When Christianity came in existence, some people followed the pagan ways. When a person believes something very strongly, it is hard to break his faith. Faith is to a single man complete fact. Pagans believed in the power of the number three. In order to accept the concept of only one God, man had to make the argument logical. By instituting the Holy Trinity, God’s power made more sense to the pagans. Three faces made a god strong and powerful, so adding a Father, Son, and Holy Spirit to Christianity was a useful marketing tool. Combined with all the other pagan beliefs (adaptations of festivals to Christian holidays among that), it became easy for the pagan to switch religions.

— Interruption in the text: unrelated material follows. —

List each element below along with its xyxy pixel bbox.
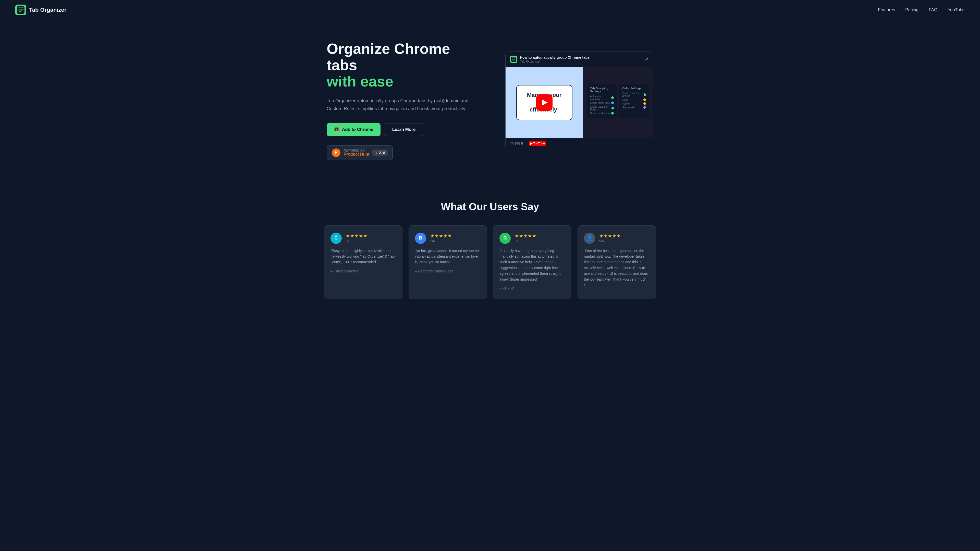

To connect the symbolic power of three to both the Holy Trinity and to the pagan religions is not going against Christian belief. Humans created religion. They also borrow from each other to perfect their cooking, their machinery, and their language. As such, they borrow ideas to perfect their religion, to gain mass appeal. If past beliefs did not influence the creators of the Trinity, then the Trinity would not exist. The Holy Trinity represents the power of God.

Man, Myth, and Magic. 1985, vol. 10. “Three.”
Man, Myth, and Magic. 1985, vol. 2. “Brigit.”
“The Idea of Trinity.” The Book of Threes. April 10, 2007: .
The Encyclopedia of Religion. “Trinity”.

1 comment:

Fionnbharr said...

Whatever your logic professor says I think you've put forward a very good argument. I think the Morrigan is an even clearer example of a Celtic trinity (, either way, your argument is solid.